TheFilmTruth23 December 2015
Warning: Spoilers
To begin, if you want to make it through the whole film in one sitting it's best if you are locked and loaded with caffeine or some form of amphetamine because it is very slow, very long, and very boring. Don't get me wrong, I'm a big QT fan and usually enjoy the great slow, long and creative dialog in his films, but sadly the "great and creative" doesn't exist here. Normally I can't wait for his next film to come out, but even after seeing the trailer a couple months back I said "uh oh, this doesn't look anywhere near up to par." Little did I know what an understatement of epic proportions that would be.

As other reviewers have pointed out, the single positive aspect was the beautiful wide landscape and horse drawn carriage scenes. Unfortunately they only lasted a few minutes in total.

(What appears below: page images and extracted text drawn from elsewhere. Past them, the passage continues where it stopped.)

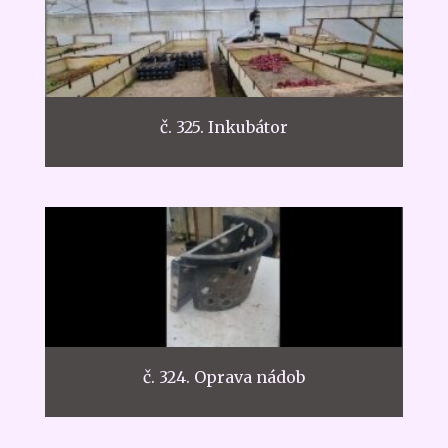
č. 325. Inkubátor
č. 324. Oprava nádob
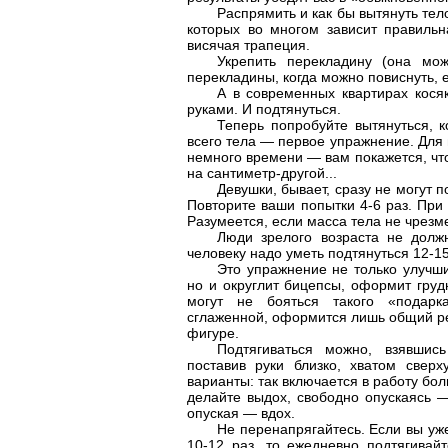
Распрямить и как бы вытянуть тело
которых во многом зависит правильн
висячая трапеция.
Укрепить перекладину (она мо
перекладины, когда можно повиснуть, 
А в современных квартирах косяк
руками. И подтянуться.
Теперь попробуйте вытянуться, к
всего тела — первое упражнение. Для 
немного времени — вам покажется, что
на сантиметр-другой...
Девушки, бывает, сразу не могут 
Повторите ваши попытки 4-6 раз. При
Разумеется, если масса тела не чрезм
Люди зрелого возраста не долж
человеку надо уметь подтянуться 12-1
Это упражнение не только улучши
но и округлит бицепсы, оформит гр
могут не бояться такого «подарка
сглаженной, оформится лишь общий ре
фигуре.
Подтягиваться можно, взявшис
поставив руки близко, хватом сверх
варианты: так включается в работу бо
делайте выдох, свободно опускаясь 
опуская — вдох.
Не перенапрягайтесь. Если вы уж
10-12 раз, то ежедневно подтягивай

Here are just a few of the things that really stuck out:

  • Not a single character (of the main eight) was likable in the least bit so it never mattered who got killed. Kurt Russell is one of my favorite actors and I wanted to like or root for him but even he couldn't save this stinker. After a short amount of time I was wishing everyone would start killing one another so this travesty would come to an end.

  • At an early point I got the feeling QT made a bet with someone to see if he could outdo himself by using the "N" word more times than in Django. Or, more likely he has a sick fetish and loves to hear the word as often as possible. Needless to say it is overwhelmingly painful having to unnecessarily hear it hundreds of times. "But wait!" the blind loyal Tarantino Kool-aid drinking followers will say, "it was extremely racist back then and he's just being authentic to the times!" Well in that case riddle me this: how is it that Sam Jackson along with everyone else had perfect straight white Hollywood teeth which we got multiple close- ups on??? If he was trying to be authentic all those pearly whites would have been closer to gruesome than the straight, white perfection we saw. Ever see Barry Pepper's character in the last "True Grit"? Now that was realistic! There are plenty of other similar things even slightly perceptive viewers will pick up on which were simply wrong and out of place for the times. You'll see for yourself if you decide to mosey on down this steaming poop trail.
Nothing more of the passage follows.